Records from a collection>
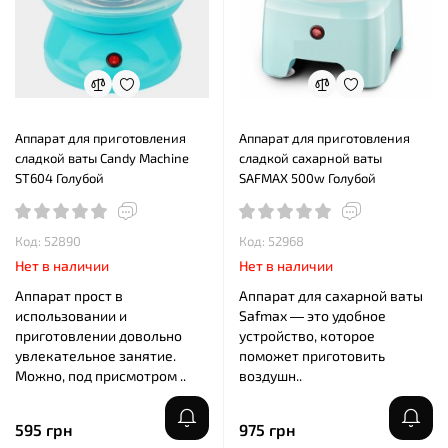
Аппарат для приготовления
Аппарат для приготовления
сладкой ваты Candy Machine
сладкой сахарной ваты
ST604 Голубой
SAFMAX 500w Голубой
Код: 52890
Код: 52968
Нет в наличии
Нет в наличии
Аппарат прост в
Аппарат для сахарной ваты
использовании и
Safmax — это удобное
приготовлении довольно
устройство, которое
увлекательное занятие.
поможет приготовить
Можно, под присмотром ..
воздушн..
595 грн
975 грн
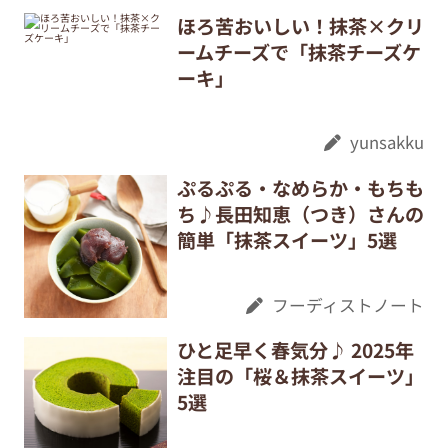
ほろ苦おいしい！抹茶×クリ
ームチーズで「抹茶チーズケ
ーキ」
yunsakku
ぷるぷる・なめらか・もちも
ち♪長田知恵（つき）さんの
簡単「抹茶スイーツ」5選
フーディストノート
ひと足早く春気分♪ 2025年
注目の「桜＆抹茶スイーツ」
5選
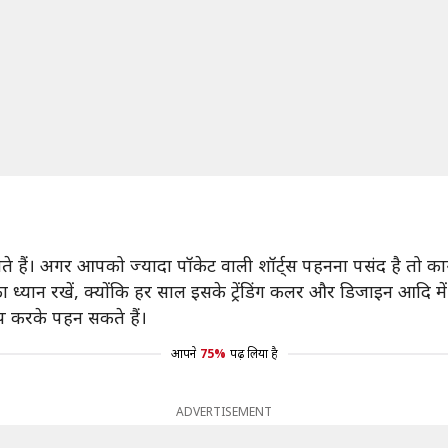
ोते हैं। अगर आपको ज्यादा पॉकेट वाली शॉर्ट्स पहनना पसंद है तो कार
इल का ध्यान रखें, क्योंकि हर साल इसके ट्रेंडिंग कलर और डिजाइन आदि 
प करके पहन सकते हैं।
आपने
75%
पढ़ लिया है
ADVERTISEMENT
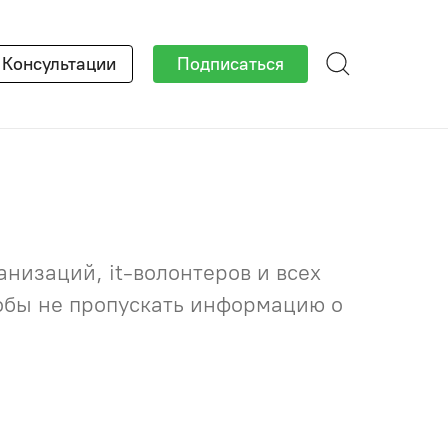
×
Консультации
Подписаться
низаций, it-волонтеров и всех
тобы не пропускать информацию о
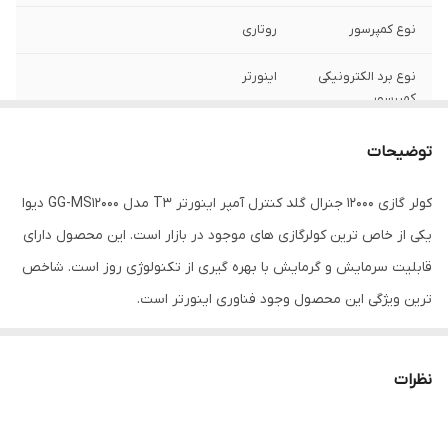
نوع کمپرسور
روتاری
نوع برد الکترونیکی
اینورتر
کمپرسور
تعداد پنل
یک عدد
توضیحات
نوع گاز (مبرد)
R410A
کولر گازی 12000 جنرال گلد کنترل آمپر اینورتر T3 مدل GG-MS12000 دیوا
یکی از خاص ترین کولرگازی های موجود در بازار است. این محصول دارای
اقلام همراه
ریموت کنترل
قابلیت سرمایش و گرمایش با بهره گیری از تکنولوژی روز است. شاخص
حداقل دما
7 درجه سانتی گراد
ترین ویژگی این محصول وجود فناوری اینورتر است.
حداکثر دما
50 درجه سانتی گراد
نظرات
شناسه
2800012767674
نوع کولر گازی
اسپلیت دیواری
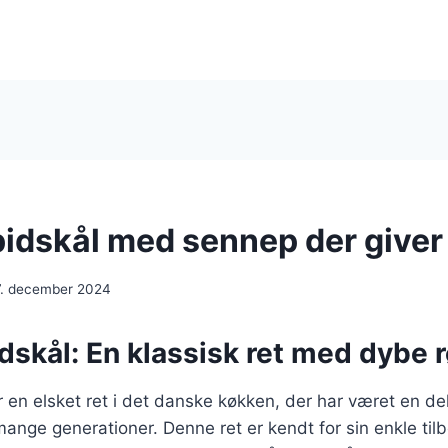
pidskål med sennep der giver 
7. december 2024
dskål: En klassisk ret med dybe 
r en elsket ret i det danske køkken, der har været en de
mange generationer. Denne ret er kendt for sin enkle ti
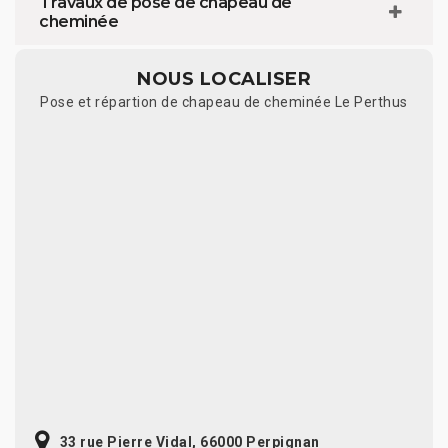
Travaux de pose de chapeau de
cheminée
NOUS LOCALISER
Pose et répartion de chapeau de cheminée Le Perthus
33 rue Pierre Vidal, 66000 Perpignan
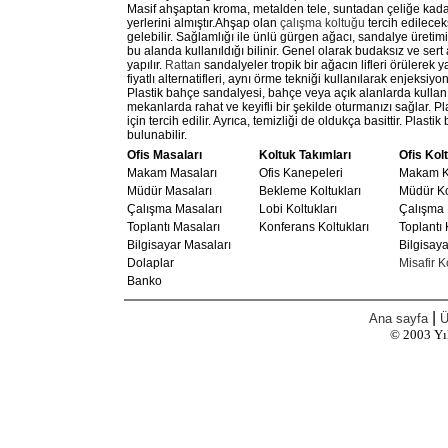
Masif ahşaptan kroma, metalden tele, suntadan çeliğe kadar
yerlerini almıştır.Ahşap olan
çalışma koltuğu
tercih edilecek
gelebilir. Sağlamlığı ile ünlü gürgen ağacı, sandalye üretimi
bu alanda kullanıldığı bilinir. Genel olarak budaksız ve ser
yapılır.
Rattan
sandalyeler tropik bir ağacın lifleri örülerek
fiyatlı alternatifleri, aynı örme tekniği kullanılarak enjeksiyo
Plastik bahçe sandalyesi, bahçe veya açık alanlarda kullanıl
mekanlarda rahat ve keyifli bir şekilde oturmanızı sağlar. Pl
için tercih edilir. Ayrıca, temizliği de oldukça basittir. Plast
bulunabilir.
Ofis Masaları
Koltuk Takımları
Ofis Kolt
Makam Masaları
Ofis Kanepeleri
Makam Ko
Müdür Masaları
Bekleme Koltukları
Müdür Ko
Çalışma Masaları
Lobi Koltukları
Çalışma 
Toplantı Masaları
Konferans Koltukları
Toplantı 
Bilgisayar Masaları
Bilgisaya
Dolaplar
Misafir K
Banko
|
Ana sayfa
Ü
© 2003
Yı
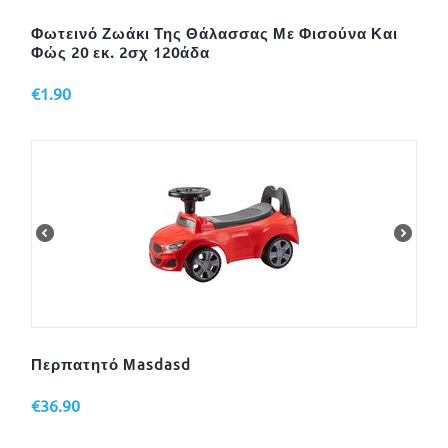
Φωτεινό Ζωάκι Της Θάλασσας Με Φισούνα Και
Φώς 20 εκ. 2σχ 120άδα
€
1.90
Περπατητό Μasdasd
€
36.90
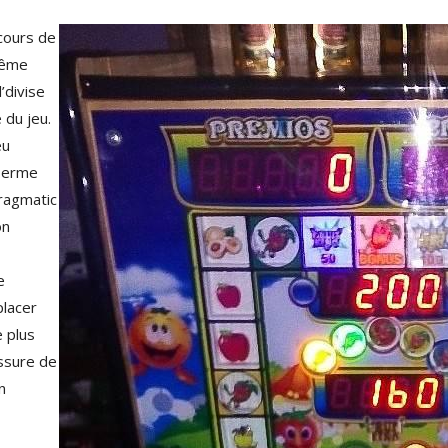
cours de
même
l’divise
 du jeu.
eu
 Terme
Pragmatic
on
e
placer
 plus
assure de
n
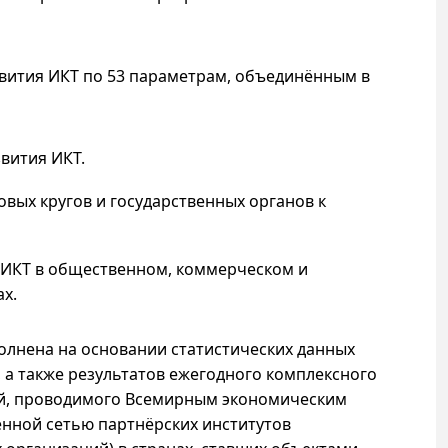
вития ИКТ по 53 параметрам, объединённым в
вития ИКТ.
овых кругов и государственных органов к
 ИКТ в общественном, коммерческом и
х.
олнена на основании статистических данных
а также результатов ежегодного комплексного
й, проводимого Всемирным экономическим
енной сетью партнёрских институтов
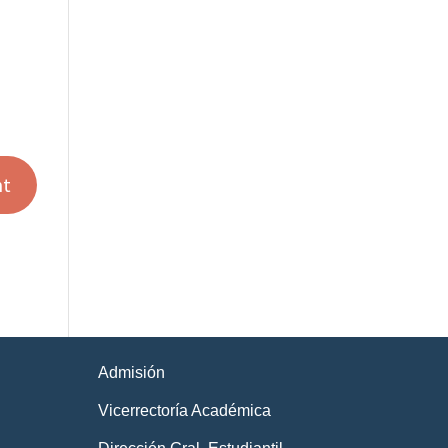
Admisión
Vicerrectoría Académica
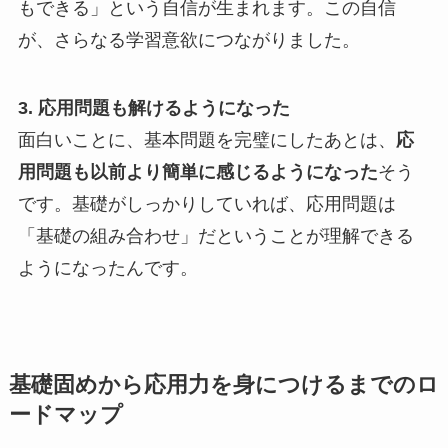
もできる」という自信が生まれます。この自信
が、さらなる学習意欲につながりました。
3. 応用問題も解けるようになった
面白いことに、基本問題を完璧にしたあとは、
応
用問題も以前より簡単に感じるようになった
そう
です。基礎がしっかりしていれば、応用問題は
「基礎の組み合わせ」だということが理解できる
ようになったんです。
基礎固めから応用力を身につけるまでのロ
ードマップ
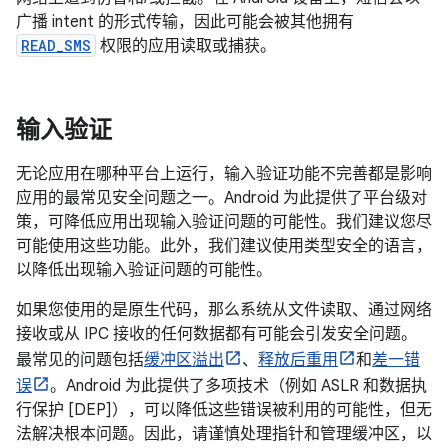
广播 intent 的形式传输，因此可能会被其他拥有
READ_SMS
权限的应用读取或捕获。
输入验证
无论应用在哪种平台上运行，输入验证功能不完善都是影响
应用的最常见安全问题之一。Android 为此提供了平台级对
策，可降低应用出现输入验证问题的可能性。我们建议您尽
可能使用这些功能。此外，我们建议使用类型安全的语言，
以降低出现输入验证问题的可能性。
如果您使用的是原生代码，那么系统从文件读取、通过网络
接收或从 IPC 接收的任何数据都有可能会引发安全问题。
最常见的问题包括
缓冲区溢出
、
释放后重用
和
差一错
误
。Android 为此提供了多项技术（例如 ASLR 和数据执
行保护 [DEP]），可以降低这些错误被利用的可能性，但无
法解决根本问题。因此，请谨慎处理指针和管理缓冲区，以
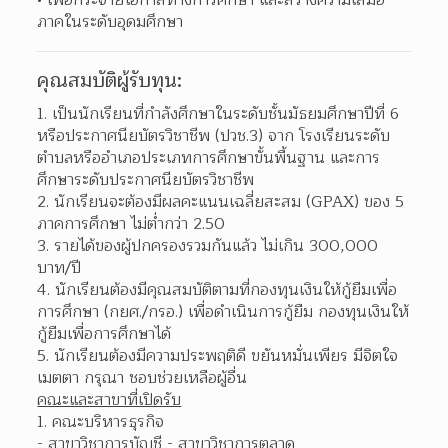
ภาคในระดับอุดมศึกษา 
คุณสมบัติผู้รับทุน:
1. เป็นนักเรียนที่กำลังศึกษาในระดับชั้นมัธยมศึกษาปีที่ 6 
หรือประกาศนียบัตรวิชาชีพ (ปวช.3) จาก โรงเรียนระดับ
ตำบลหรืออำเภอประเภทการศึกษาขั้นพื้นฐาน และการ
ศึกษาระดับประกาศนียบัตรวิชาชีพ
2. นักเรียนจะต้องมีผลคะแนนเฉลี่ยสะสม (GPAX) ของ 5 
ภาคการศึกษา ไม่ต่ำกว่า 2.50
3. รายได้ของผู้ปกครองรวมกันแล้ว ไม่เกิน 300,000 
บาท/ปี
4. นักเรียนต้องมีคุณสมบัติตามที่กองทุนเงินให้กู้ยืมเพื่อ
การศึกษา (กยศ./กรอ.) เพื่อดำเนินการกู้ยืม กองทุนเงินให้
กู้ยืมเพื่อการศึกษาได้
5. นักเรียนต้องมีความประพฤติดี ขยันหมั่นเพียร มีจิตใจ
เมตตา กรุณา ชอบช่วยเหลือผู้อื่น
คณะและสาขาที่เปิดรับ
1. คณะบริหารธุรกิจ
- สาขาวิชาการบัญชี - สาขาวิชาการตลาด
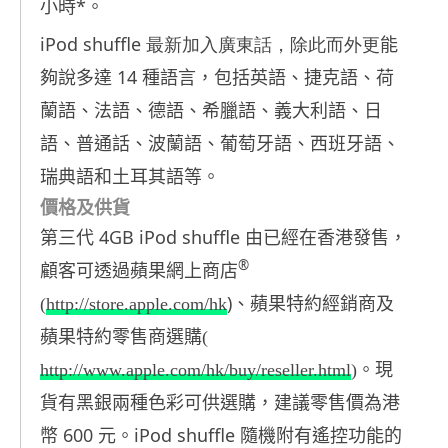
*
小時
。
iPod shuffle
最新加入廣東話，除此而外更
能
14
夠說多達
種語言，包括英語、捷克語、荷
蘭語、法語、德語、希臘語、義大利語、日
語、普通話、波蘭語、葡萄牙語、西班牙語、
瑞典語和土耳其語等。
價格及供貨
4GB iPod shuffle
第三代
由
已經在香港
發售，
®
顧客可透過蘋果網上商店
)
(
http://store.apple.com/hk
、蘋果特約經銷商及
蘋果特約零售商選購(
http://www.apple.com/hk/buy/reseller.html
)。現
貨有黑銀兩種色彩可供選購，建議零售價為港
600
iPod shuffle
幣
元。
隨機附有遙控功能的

Task to carry out>
Retype the lines from the one containing "4GB iPod shuffle" to the last line above. Change nothing and include no others.

Solution below>
4GB iPod shuffle
第三代
由
已經在香港
發售，
®
顧客可透過蘋果網上商店
)
(
http://store.apple.com/hk
、蘋果特約經銷商及
蘋果特約零售商選購(
http://www.apple.com/hk/buy/reseller.html
)。現
貨有黑銀兩種色彩可供選購，建議零售價為港
600
iPod shuffle
幣
元。
隨機附有遙控功能的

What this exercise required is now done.